As for the other 50%, they’re all remakes of Wing Commander. This style can really work when it’s set in a known universe and the developers are provided with top-notch playtesters and level designers. Sadly, once they get the B-tream working on these suckers, most of the levels reduce down to fly to waypoint A, engage fighter group Alpha, and protect the mothership. That was fun for the first 10 or games like this, starting back in oh 1990 or so, but it got old around 1995, and I don’t think anyone has yet to top FreeSpace 2 (which was a bit late to the party, but a great game nonetheless). Sure, we’ve got some console favorites like Star Wars Starfighter and Robotech: BattleCry, and these puppies are kind of fun. But they also sacrifice critical tactical interface elements in order to squeeze the control scheme onto a gamepad. Any time I see a wandering targeting computer (you know, the kind that automatically locks onto the closest target without any user control whatsoever) I cringe, because without fail, I engage a fighter or a turret or a giant space slug only to have something fly between us, costing me the lock, and that’s just WRONG.

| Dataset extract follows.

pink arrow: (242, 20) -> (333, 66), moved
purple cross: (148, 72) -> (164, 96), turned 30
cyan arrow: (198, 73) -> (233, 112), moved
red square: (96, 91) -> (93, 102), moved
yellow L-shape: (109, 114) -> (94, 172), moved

So then we’re left with maybe 1% of the weird hybrids like Allegiance, Earth and Beyond, and BattleCruiser 3000. Allegiance: what a pretty title, really. but where’s the damned game? The one player training is intriguing enough, but once you enter a real game all you do is fly and fly and fly. Occasionally, somebody streaks past you at mach 1, and you shoot each other up a bunch, but where’s the swashbuckling derring-do in that? Oh wait, the damned thing came out of a thinktank, not a game company. Well, that explains a lot. Maybe they ought to remake Citizen Kane as an infomercial next. I’ll just shut up about BC3K for now: others have said their peace and said it better than I could, and from what I’ve played of Earth and Beyond (which isn’t much because I didn’t like the 2D space flight interface even though I completely understand its necessity), it’s just not engaging to me. And that’s a hard one to figure out. Everquest didn’t grab me either. I think it might be that I’m unwilling to invest the kind of time to explore a huge canned universe these days as I’m no longer 16 years-old and desperately looking for a distraction from all that pining for a date. My time is valuable, and I want the damned thing to move as quickly as a good movie with just about as much time commitment a couple times a week.

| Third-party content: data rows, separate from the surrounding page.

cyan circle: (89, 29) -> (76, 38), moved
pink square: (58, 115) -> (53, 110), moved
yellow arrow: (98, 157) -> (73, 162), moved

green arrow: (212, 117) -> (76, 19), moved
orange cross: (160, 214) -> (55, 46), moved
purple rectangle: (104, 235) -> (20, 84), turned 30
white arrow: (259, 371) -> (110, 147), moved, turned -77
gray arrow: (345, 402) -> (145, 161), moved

So in closing, I think a really fun space sim, with decent marketing would really sell. But I don’t think anyone’s going to take a chance with top-notch talent creating one. FreeSpace 2 rocked, but it got just about zip marketing, so while the sim freaks ate it up, the mainstream never even knew it existed. Who knows, maybe I’m deluded. But usually when there’s a niche crowd having a blast with something, that usually means there’s an unexploited opportunity to expand the audience.

Well, it doesn’t take an expert to predict that a Westwood MMORPG (hey, that’s fun to say!) will bomb. People haven’t respected Westwood in years, and have respected them even less recently. On top of that fact you have alot of people who are blind Blizzard zealots who wouldn’t play a Westwood game if it was the best thing ever.

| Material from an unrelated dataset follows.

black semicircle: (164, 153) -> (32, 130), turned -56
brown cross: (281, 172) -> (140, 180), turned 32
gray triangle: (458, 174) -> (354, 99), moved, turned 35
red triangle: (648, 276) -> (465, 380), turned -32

Westwood could have developed the most insanely fun game ever with E&B, but it was destined to bomb because of who was making it and what people think of their biggest competitors. It’s like a subliminal thing. Westwood bad. Westwood bad. Westwood bad… mkay, right.

OK, all fair points (and I’m now insanely curious to know which cult space sim you developed for a niche platform – wouldn’t be the Jaguar by any chance would it?). You give lucid arguments for why existing space sims “suck as games,” which I think can be summed up as “because the game mechanics haven’t evolved at all in ten years.”

But you neglected to mention what you think would make for a “really fun space sim.”

–milo

as I’m no longer 16 years-old and desperately looking for a distraction from all that pining for a date

Ah, the good old days.

If it makes it, it shouldn’t. Given that Microsoft has actually been pretty good about not releasing games until they’re ready (including the original AC), or even longer (like all of the AOE games), I didn’t think it’d make it (or that that November date was even seriously contemplated anymore).

FreeSpace 2 is the best computer game of all time. The end.

Good points – I agree with all of them. All of the Star Wars sims sold well, even the last couple, so there’s still some hope for the genre’s commercial prospects. The death of joysticks has definitely hurt the genre as wll – it’s a bit of a catch-22, but games used to automatically be associated with joysticks (arcade games, early consoles). Cripes, coming from that generation, I’ve only used a gamepad on a couple of occasions in my life - I suspect a lot of gamers under 25 can say the same thing about joysticks.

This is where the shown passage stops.